It is prolonged in a society that has lost the ability to weep and to be moved by suffering.
Yes, Father, Jesus keeps walking, carrying his cross and suffering in all these faces, while an uncaring world is caught up in the drama of its own frivolity.
And we, Lord, what are we to do?
How are we to react to Jesus as he suffers, travels, emigrates in the faces of many our friends, or of all those strangers that we have learned to make invisible?
And we, Father of mercy,
do we console and accompany the Lord, helpless and suffering in the poorest and most abandoned of our brothers and sisters?
do we help carry the burden of the cross, like Simon of Cyrene, by being peacemakers, builders of bridges, a leaven of fraternity?
do we remain, like Mary, at the foot of the cross?
Let us look to Mary, woman of strength.  From her let us learn how to stand beneath the cross with her same determination and courage, without evasions or illusions.  She accompanied the suffering of her Son, your Son; she supported him by her gaze and protected him with her heart.  She shared his suffering, yet was not overwhelmed by it.  She was the woman of strength who uttered her “yes”, who supports and accompanies, protects and embraces.  She is the great guardian of hope.
We too want to be a Church that supports and accompanies, that is able to say, “Here I am!” in the lives and amid the crosses of all those Christs who walk by our side.
From Mary we learn how to say “yes” to the patience and perseverance of the many mothers, fathers and grandparents who never cease to support and accompany their children and grandchildren in trouble.

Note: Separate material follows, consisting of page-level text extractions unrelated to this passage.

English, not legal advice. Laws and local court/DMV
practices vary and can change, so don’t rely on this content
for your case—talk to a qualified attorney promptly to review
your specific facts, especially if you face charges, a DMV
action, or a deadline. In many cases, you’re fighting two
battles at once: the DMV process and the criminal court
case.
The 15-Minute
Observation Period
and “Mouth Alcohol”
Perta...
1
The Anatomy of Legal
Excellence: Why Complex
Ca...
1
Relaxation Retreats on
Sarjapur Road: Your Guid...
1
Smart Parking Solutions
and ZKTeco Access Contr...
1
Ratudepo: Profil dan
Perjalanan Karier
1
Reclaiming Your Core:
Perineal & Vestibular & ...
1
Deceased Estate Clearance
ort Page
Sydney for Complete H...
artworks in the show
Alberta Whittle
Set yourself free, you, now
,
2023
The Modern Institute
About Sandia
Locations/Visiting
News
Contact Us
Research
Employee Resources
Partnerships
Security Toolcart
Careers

From her we learn how to say “yes” to the stubborn endurance and creativity of those who, undaunted, are ready to start over again in situations where everything appears to be lost, in an effort to create spaces, homes and centres of care that can be an outstretched hand to all those in difficulty.

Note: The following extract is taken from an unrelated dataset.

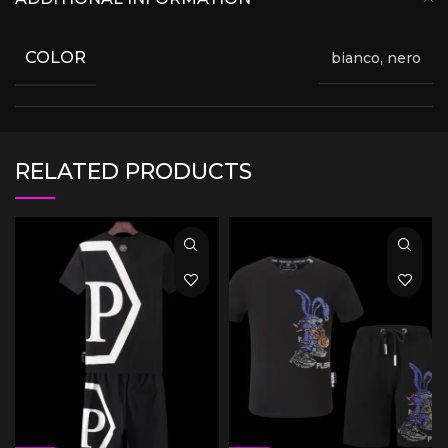
COLOR
bianco, nero
RELATED PRODUCTS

In Mary, we learn the strength to be able to say “yes” to those who have refused to remain silent in the face of a culture of mistreatment and abuse, disparagement and aggression, and who work to provide opportunities and to create an atmosphere of safety and protection.

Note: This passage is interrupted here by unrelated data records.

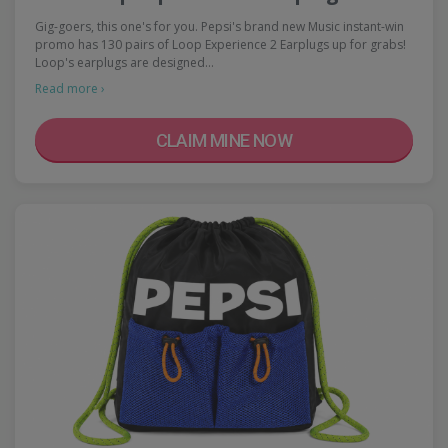
Gig-goers, this one's for you. Pepsi's brand new Music instant-win
promo has 130 pairs of Loop Experience 2 Earplugs up for grabs!
Loop's earplugs are designed…
Read more ›
CLAIM MINE NOW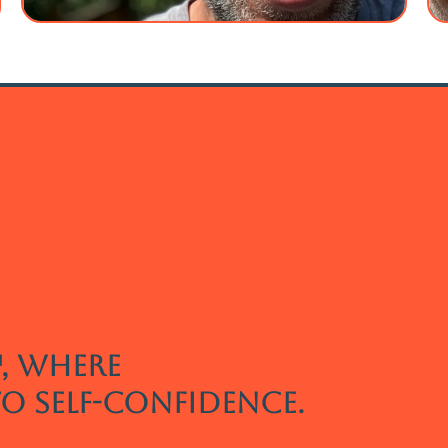
, where
to self-confidence.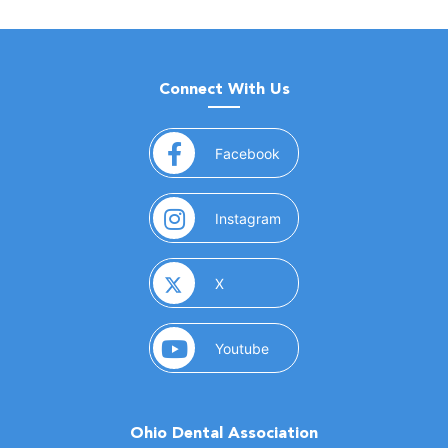
Connect With Us
(opens in a new window)
Facebook
(opens in a new window)
Instagram
(opens in a new window)
X
(opens in a new window)
Youtube
Ohio Dental Association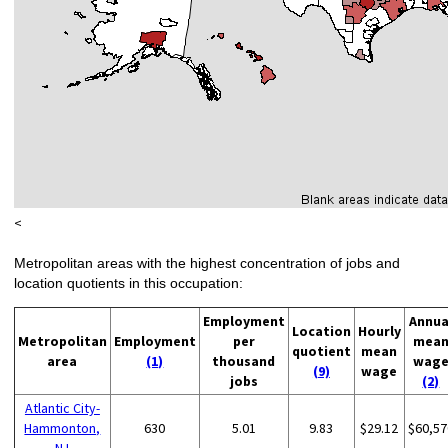
<
Metropolitan areas with the highest concentration of jobs and
location quotients in this occupation:
Employment
Annua
Location
Hourly
Metropolitan
Employment
per
mea
quotient
mean
area
(1)
thousand
wag
(9)
wage
jobs
(2)
Atlantic City-
Hammonton,
630
5.01
9.83
$29.12
$60,57
NJ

In Mary, we learn how to welcome and take in all those abandoned, and forced to leave or lose their land, their roots, their families and their work.
Like Mary, we want to be a Church that fosters a culture that welcomes, protects, promotes and integrates; that does not stigmatize, much less indulge in a senseless and irresponsible condemnation of every immigrant as a threat to society.
From her we want to learn to stand beneath the cross, not with hearts tightly shut, but with hearts that can accompany, that feel tenderness and devotion, that show mercy and treat others with respect, sensitivity and understanding.  We want to be a Church of memory, which appreciates and respects the elderly and gives them their rightful place.
Like Mary we want to learn what it means to “stand”.
Lord, teach us to stand, at the foot of the cross, at the foot of every cross.  Open our eyes and hearts this night, and rescue us from paralysis and uncertainty, from fear and desperation.  Teach us to say: Here I stand, alongside your Son, alongside Mary and all those beloved disciples who desire to welcome your Kingdom into their heart.